Research

The Department of Physics at MIT (PDF)
The Scientific Data Flood: A Case Study of "How Much Information?"

Stuart Madnick, John Norris Maguire Professor of Information Technology, MIT Sloan School of Management & Professor of Engineering Systems, MIT School of Engineering

MacKenzie Smith, Associate Director of Technology, MIT Libraries

Kate Clopeck, Masters of Science, Technology and Policy Program, MIT

June 2009

Abstract:
MIT’s Physics department has about 90 experimental physics faculty, who generate massive amounts of data. The nature and size of each project varies, but they tend to run continuously over months or years. For example, the Compact Muon Solenoid detector, housed at CERN, produces about 8000 terabytes per year of experimental data, plus a similar amount of simulation data, all of which is processed multiple times. The data is stored in an internationally distributed, tiered system that provides backup and sharing. Scientists at MIT pull off data in chunks of about 500 TB, which are then filtered and analyzed on campus.
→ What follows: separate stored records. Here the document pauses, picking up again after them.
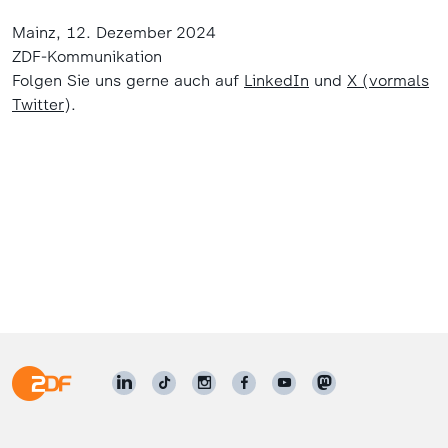
Mainz, 12. Dezember 2024
ZDF-Kommunikation
Folgen Sie uns gerne auch auf
LinkedIn
und
X (vormals
Twitter
).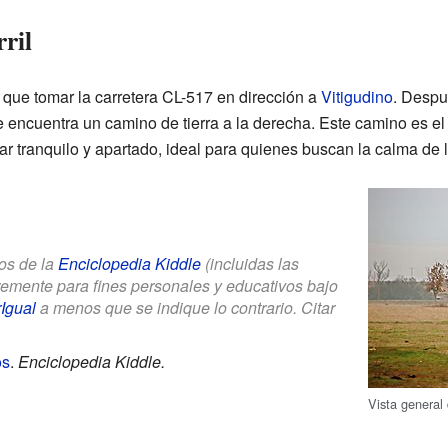
ril
 que tomar la carretera CL-517 en dirección a
Vitigudino
. Despu
se encuentra un camino de tierra a la derecha. Este camino es el
gar tranquilo y apartado, ideal para quienes buscan la calma de 
los de la
Enciclopedia Kiddle
(incluidas las
bremente para fines personales y educativos bajo
Igual
a menos que se indique lo contrario. Citar
os
.
Enciclopedia Kiddle.
Vista general 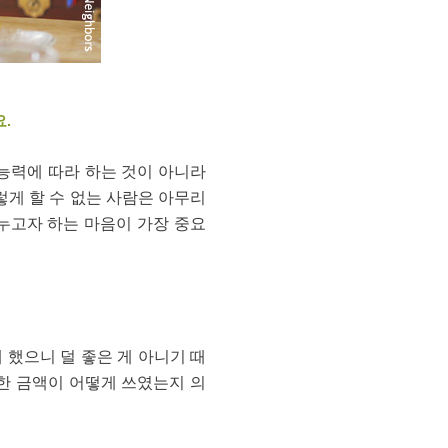
.
 능력에 따라 하는 것이 아니라
렇게 할 수 없는 사람은 아무리
누고자 하는 마음이 가장 중요
 했으니 덜 좋은 게 아니기 때
한 금액이 어떻게 쓰였는지 의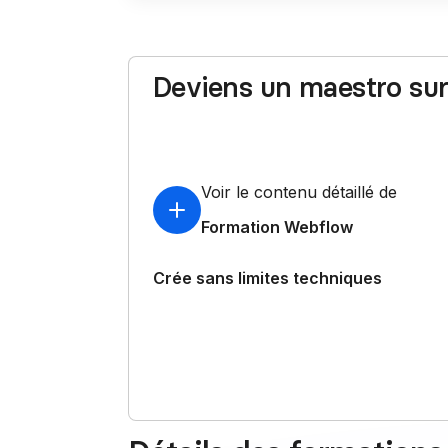
Deviens un maestro su
Deviens un expert recherché sur Webflow en 
plateforme pour booster ta carrière et dévelo
Voir le contenu détaillé de
Formation Webflow
Crée sans limites techniques
Construis des sites performants et totalemen
personnalisés sans écrire une ligne de code
Libère ta créativité grâce à l’outil le plus pui
du marché no-code.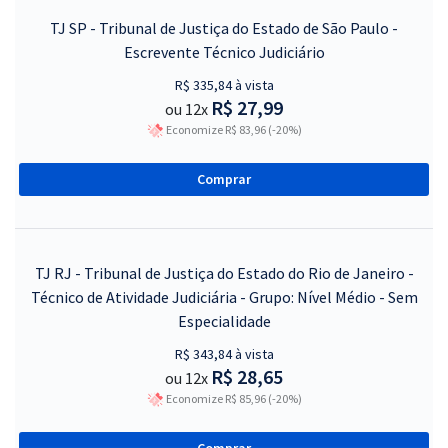
TJ SP - Tribunal de Justiça do Estado de São Paulo -
Escrevente Técnico Judiciário
R$ 335,84 à vista
R$ 27,99
ou 12x
Economize R$ 83,96 (-20%)
Comprar
TJ RJ - Tribunal de Justiça do Estado do Rio de Janeiro -
Técnico de Atividade Judiciária - Grupo: Nível Médio - Sem
Especialidade
R$ 343,84 à vista
R$ 28,65
ou 12x
Economize R$ 85,96 (-20%)
Comprar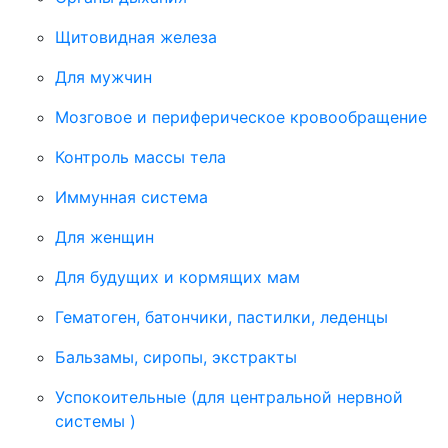
Щитовидная железа
Для мужчин
Мозговое и периферическое кровообращение
Контроль массы тела
Иммунная система
Для женщин
Для будущих и кормящих мам
Гематоген, батончики, пастилки, леденцы
Бальзамы, сиропы, экстракты
Успокоительные (для центральной нервной
системы )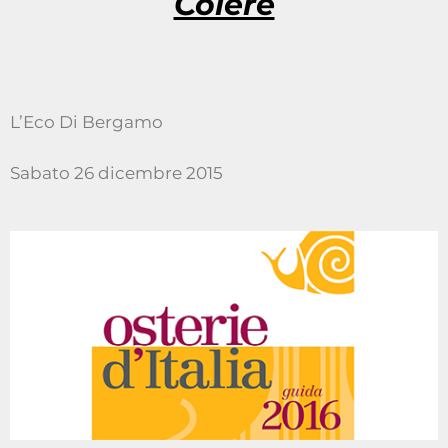
Colere
L’Eco Di Bergamo
Sabato 26 dicembre 2015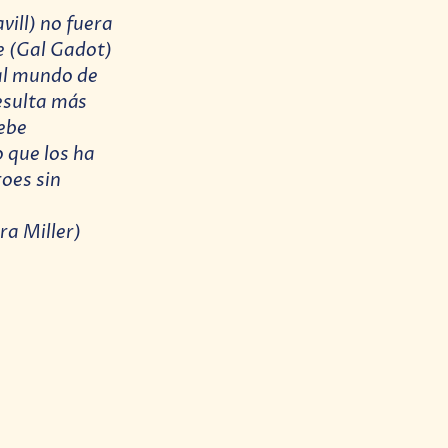
vill) no fuera
e (Gal Gadot)
al mundo de
esulta más
debe
 que los ha
roes sin
ra Miller)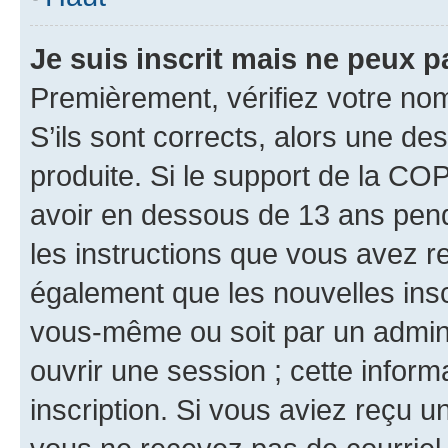
Je suis inscrit mais ne peux 
Premièrement, vérifiez votre nom 
S’ils sont corrects, alors une d
produite. Si le support de la CO
avoir en dessous de 13 ans penda
les instructions que vous avez r
également que les nouvelles inscr
vous-même ou soit par un admini
ouvrir une session ; cette inform
inscription. Si vous aviez reçu un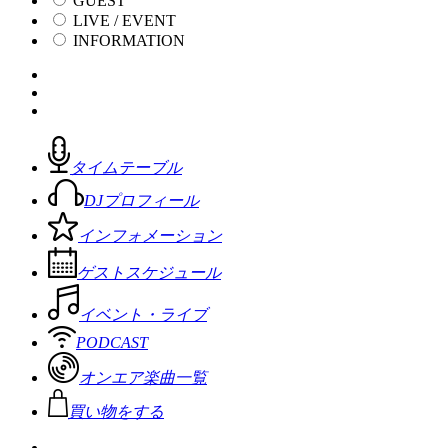
GUEST
LIVE / EVENT
INFORMATION
タイムテーブル
DJプロフィール
インフォメーション
ゲストスケジュール
イベント・ライブ
PODCAST
オンエア楽曲一覧
買い物をする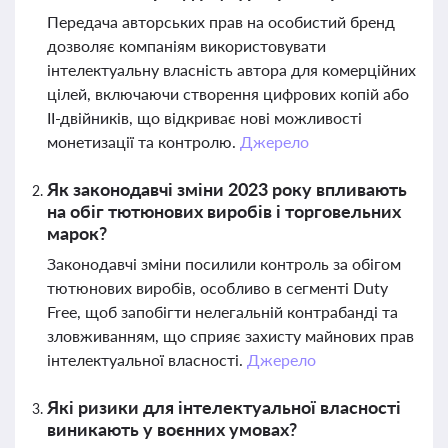
Передача авторських прав на особистий бренд
дозволяє компаніям використовувати
інтелектуальну власність автора для комерційних
цілей, включаючи створення цифрових копій або
ІІ-двійників, що відкриває нові можливості
монетизації та контролю.
Джерело
Як законодавчі зміни 2023 року впливають
на обіг тютюнових виробів і торговельних
марок?
Законодавчі зміни посилили контроль за обігом
тютюнових виробів, особливо в сегменті Duty
Free, щоб запобігти нелегальній контрабанді та
зловживанням, що сприяє захисту майнових прав
інтелектуальної власності.
Джерело
Які ризики для інтелектуальної власності
виникають у воєнних умовах?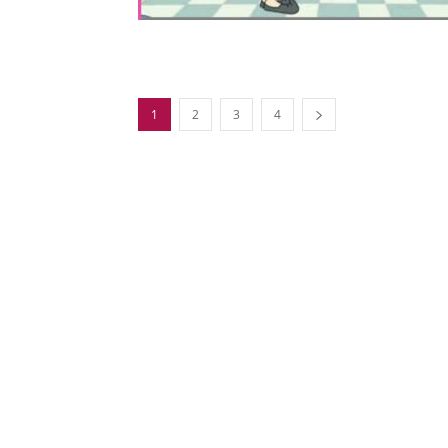
1
2
3
4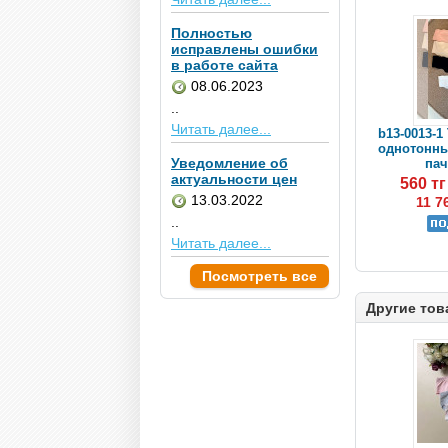
Полностью
исправлены ошибки
в работе сайта
08.06.2023
..
Читать далее...
b13-0013-1
однотонные
Уведомление об
пач
актуальности цен
560 т
13.03.2022
11 7
..
Читать далее...
Посмотреть все
Другие тов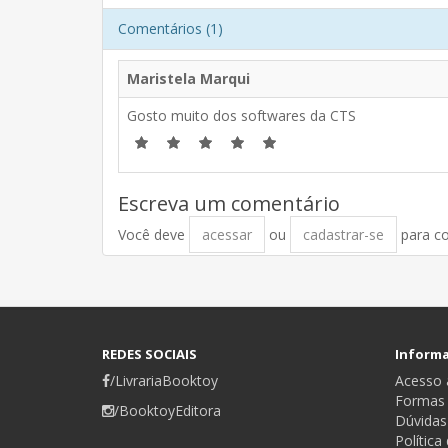
Comentários (1)
Maristela Marqui
Gosto muito dos softwares da CTS
Escreva um comentário
Você deve
acessar
ou
cadastrar-se
para c
REDES SOCIAIS
Inform
/LivrariaBooktoy
Acesso a
Formas
/BooktoyEditora
Dúvidas
Política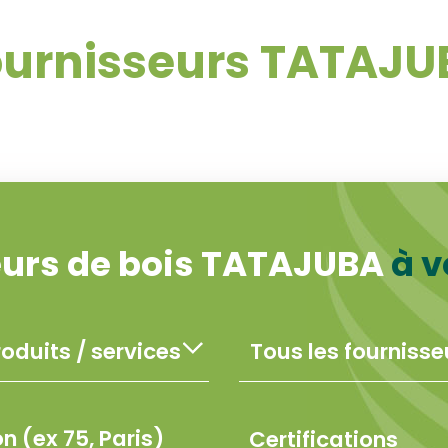
ournisseurs TATAJU
eurs de bois TATAJUBA
à v
Certifications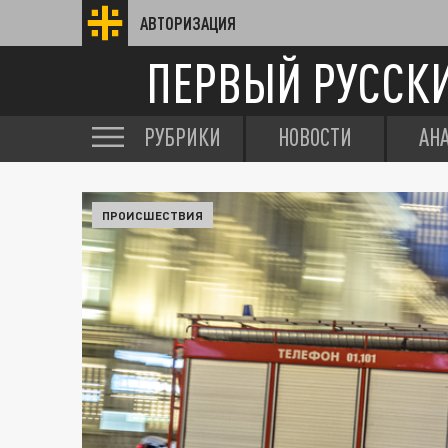
АВТОРИЗАЦИЯ
ПЕРВЫЙ РУССК
РУБРИКИ
НОВОСТИ
АН
ПРОИСШЕСТВИЯ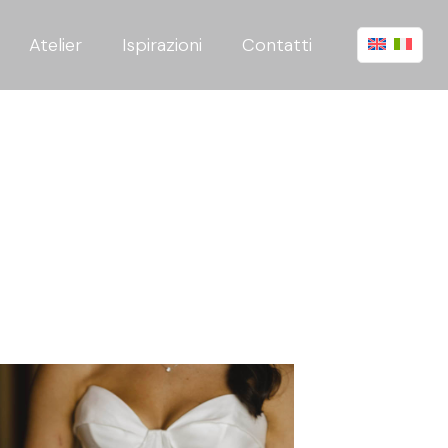
Atelier
Ispirazioni
Contatti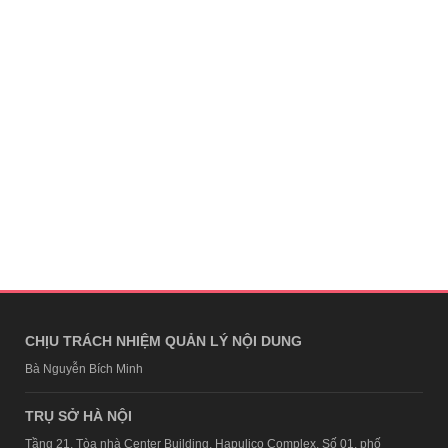
CHỊU TRÁCH NHIỆM QUẢN LÝ NỘI DUNG
Bà Nguyễn Bích Minh
TRỤ SỞ HÀ NỘI
Tầng 21, Tòa nhà Center Building, Hapulico Complex, Số 01, phố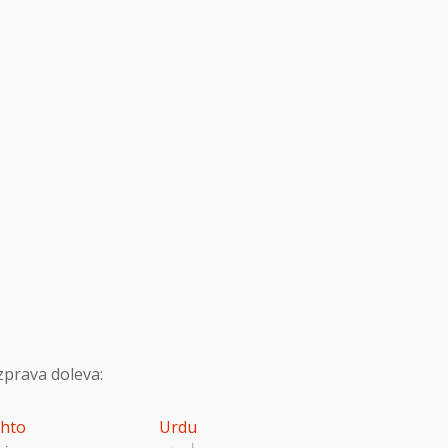
zprava doleva:
hto
Urdu
اردو
پښ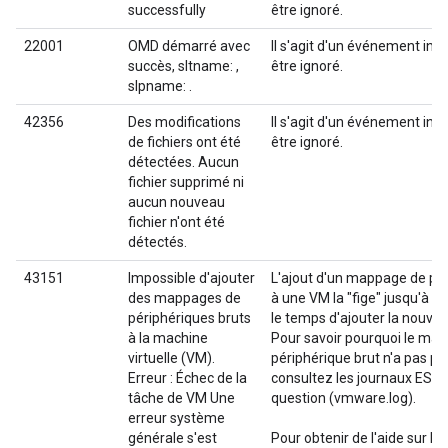
successfully
être ignoré.
22001
OMD démarré avec
Il s'agit d'un événement int
succès, sltname: ,
être ignoré.
slpname: .
42356
Des modifications
Il s'agit d'un événement int
de fichiers ont été
être ignoré.
détectées. Aucun
fichier supprimé ni
aucun nouveau
fichier n'ont été
détectés.
43151
Impossible d'ajouter
L'ajout d'un mappage de pér
des mappages de
à une VM la "fige" jusqu'à ce
périphériques bruts
le temps d'ajouter la nouvel
à la machine
Pour savoir pourquoi le ma
virtuelle (VM).
périphérique brut n'a pas pu 
Erreur : Échec de la
consultez les journaux ESX 
tâche de VM Une
question (vmware.log).
erreur système
générale s'est
Pour obtenir de l'aide sur l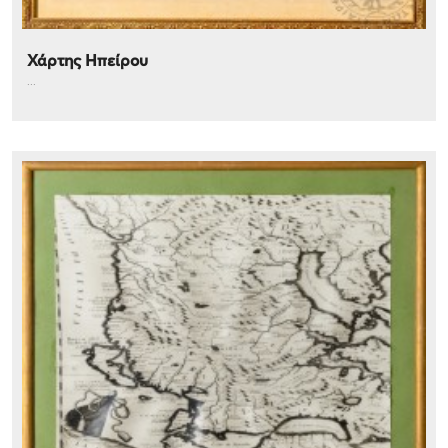
Χάρτης Ηπείρου
...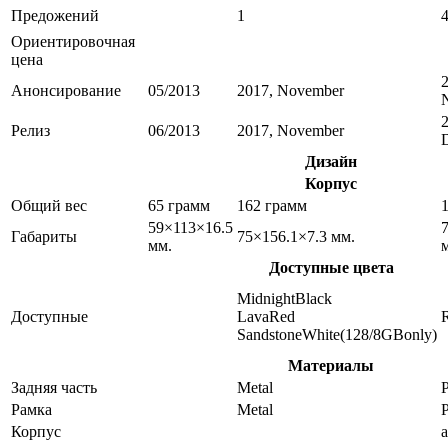
Предожений
1
Ориентировочная
цена
Анонсирование
05/2013
2017, November
Релиз
06/2013
2017, November
Дизайн
Корпус
Общий вес
65 грамм
162 грамм
59×113×16.5
Габариты
75×156.1×7.3 мм.
мм.
Доступные цвета
MidnightBlack
Доступные
LavaRed
SandstoneWhite(128/8GBonly)
Материалы
Задняя часть
Metal
P
Рамка
Metal
P
Корпус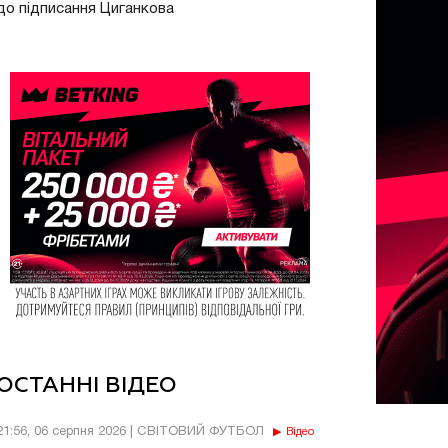
до підписання Циганкова
ОСТАННІ ВІДЕО
21:56, 06 серпня 2026 | СВІТОВИЙ ФУТБОЛ
Відео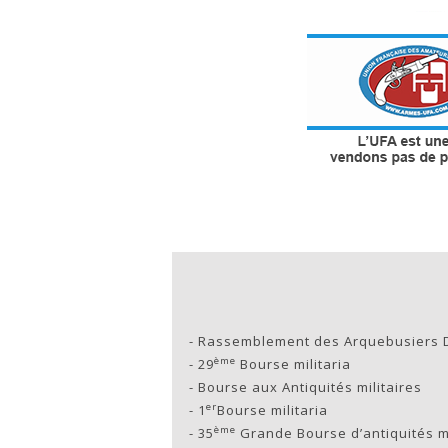
-
Rassemblement des Arquebusiers 
ème
-
29
Bourse militaria
-
Bourse aux Antiquités militaires
er
-
1
Bourse militaria
ème
-
35
Grande Bourse d’antiquités mi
About 500 worldwide users store working data at MIT, with 1 TB in a RAID array allocated for each. Although the underlying physical sensors can remain fixed for years, the amount of raw experimental data still increases, based on upgrades in methods of collection and processing. A rough extrapolation is that the Physics department as a whole stores about 2 * 1018 bytes a year (2 exabytes) of new data. Other papers examine other labs at MIT.